‍The ClearCalcs Wind Load Calculator for MWFRS (Main Wind-Force Resisting System) provides a streamlined and accurate solution for calculating wind loads in accordance with ASCE 7-16. This calculator helps structural engineers quickly determine wind pressures and forces acting on buildings, taking into account a wide range of building configurations and exposure conditions. It offers comprehensive analysis for different design scenarios, including partially enclosed, and enclosed buildings. The calculator determines the corner zone width, wind pressure for the basic load cases and provides the option to link loads to the other ClearCalcs calculators.

Project Defaults

You can select whether the calculator will use the project defaults in which you can set the building code used for your project, as well as wind, snow, seismic, deflection, and general criteria that will be used in your building. In particular if you provide the project address in the Project Details as well as theRisk category and Exposure Category, the basic wind speed will be automatically determined and will be used in your wind calculator. 

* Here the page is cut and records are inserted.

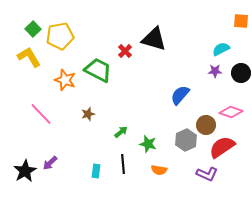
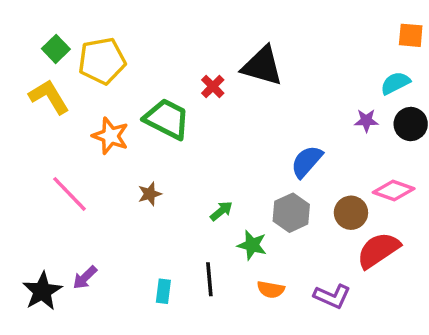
cyan semicircle: (221, 49) -> (395, 83), moved
green arrow: (121, 132) -> (221, 211), moved
gray hexagon: (186, 140) -> (291, 213), moved
purple L-shape: (207, 174) -> (332, 296), moved

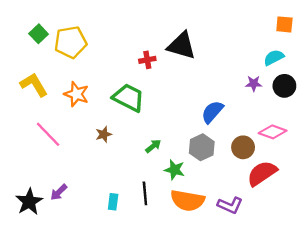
red cross: (213, 86) -> (147, 60), turned 35
yellow L-shape: (49, 97) -> (34, 85), moved
green trapezoid: (167, 119) -> (128, 98), moved
orange semicircle: (271, 289) -> (187, 200), size x1.8

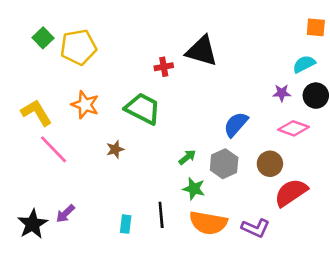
yellow L-shape: (34, 85) -> (36, 113), moved
pink diamond: (273, 132) -> (294, 128), moved
green arrow: (153, 146) -> (187, 157), moved

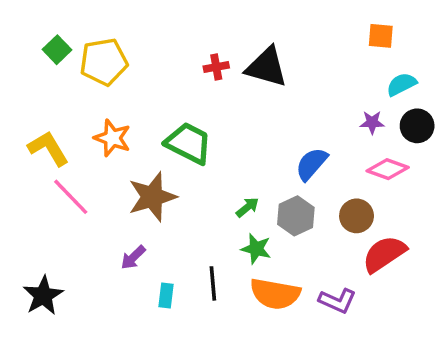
orange square: (316, 27) -> (381, 36), moved
red cross: (164, 67) -> (216, 67), moved
brown star: (115, 149) -> (152, 197), size x2.0
purple arrow: (65, 214) -> (133, 257), moved

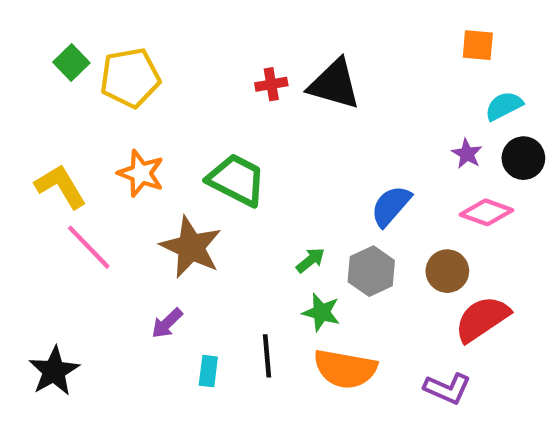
purple star: (372, 122) -> (467, 154), turned 30
brown star: (152, 197) -> (191, 247), turned -30
purple L-shape: (337, 301) -> (447, 388), moved

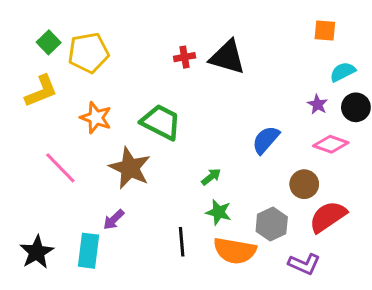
yellow L-shape: (61, 186) -> (41, 91), moved, turned 99
gray hexagon: (371, 271) -> (272, 224), moved
cyan rectangle: (208, 371) -> (88, 251), moved, size x1.6

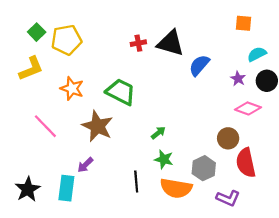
blue semicircle: (266, 140) -> (199, 65), moved
red semicircle: (328, 217) -> (246, 163), turned -68

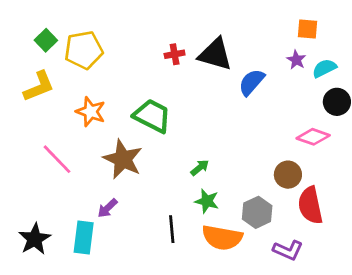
purple star: (238, 79) -> (296, 60), moved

If you select to override project defaults, you must input the basic wind speed and exposure category

Key Properties

Under the key properties section, you can select the type of calculation for wind pressures (we will focus on MWFRS for this article), and see the properties set in the previous section.

Building Properties

This input allows you to define the roof type and its properties, taking into account that only flat and gable roof types are supported for the MWFRS calculations, selecting flat type allows you to define the height of the roof which is the height from the base of the building to the roof, and selecting gable allows you to define the roof pitch meaning how many inches the roof rises for every 12 inches in depth and roof top height from base of the building to the highest point of the roof. Also, you can define the width, length and enclosure type per the following descriptions:

• Partially Enclosed: A structure with large openings on one or more walls, creating internal pressure from wind (e.g., buildings with broken windows).
• Enclosed: A fully enclosed structure with no significant openings, maintaining controlled internal pressure (e.g., typical houses or office buildings)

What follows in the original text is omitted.